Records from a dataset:
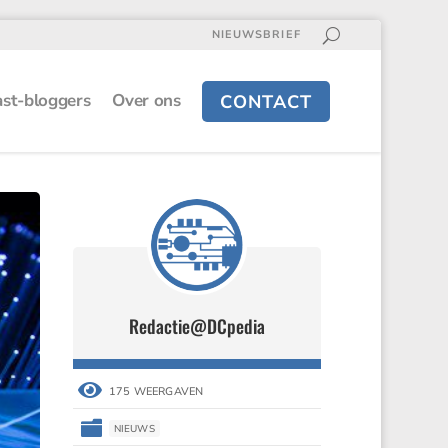
NIEUWSBRIEF
st-bloggers
Over ons
CONTACT
Redactie@DCpedia
Redactie@DCpedia


175 WEERGAVEN
175 WEERGAVEN


NIEUWS
NIEUWS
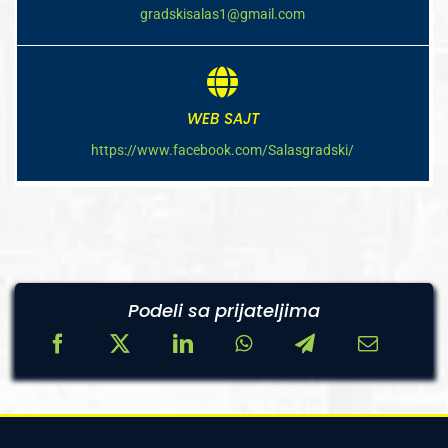
gradskisalas1@gmail.com
WEB SAJT
https://www.facebook.com/Salasgradski/
Podeli sa prijateljima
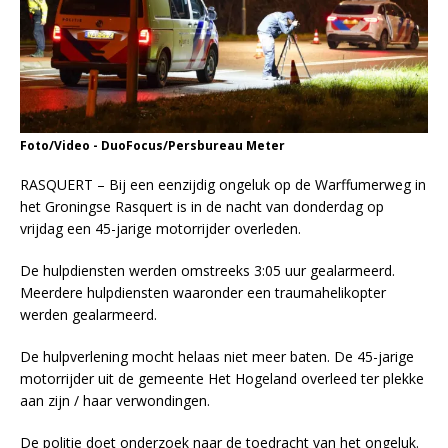
Foto/Video - DuoFocus/Persbureau Meter
RASQUERT – Bij een eenzijdig ongeluk op de Warffumerweg in
het Groningse Rasquert is in de nacht van donderdag op
vrijdag een 45-jarige motorrijder overleden.
De hulpdiensten werden omstreeks 3:05 uur gealarmeerd.
Meerdere hulpdiensten waaronder een traumahelikopter
werden gealarmeerd.
De hulpverlening mocht helaas niet meer baten. De 45-jarige
motorrijder uit de gemeente Het Hogeland overleed ter plekke
aan zijn / haar verwondingen.
De politie doet onderzoek naar de toedracht van het ongeluk.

__What the task asks__: Return only the lines running from the start of the entries above to the line that contains "vrijdag een 45-jarige motorrijder overleden.", inclusive, and omit every picture.

__Exercise solution__:
NIEUWSBRIEF
st-bloggers
Over ons
CONTACT
Redactie@DCpedia
Redactie@DCpedia


175 WEERGAVEN
175 WEERGAVEN


NIEUWS
NIEUWS
gradskisalas1@gmail.com
WEB SAJT
https://www.facebook.com/Salasgradski/
Podeli sa prijateljima
Foto/Video - DuoFocus/Persbureau Meter
RASQUERT – Bij een eenzijdig ongeluk op de Warffumerweg in
het Groningse Rasquert is in de nacht van donderdag op
vrijdag een 45-jarige motorrijder overleden.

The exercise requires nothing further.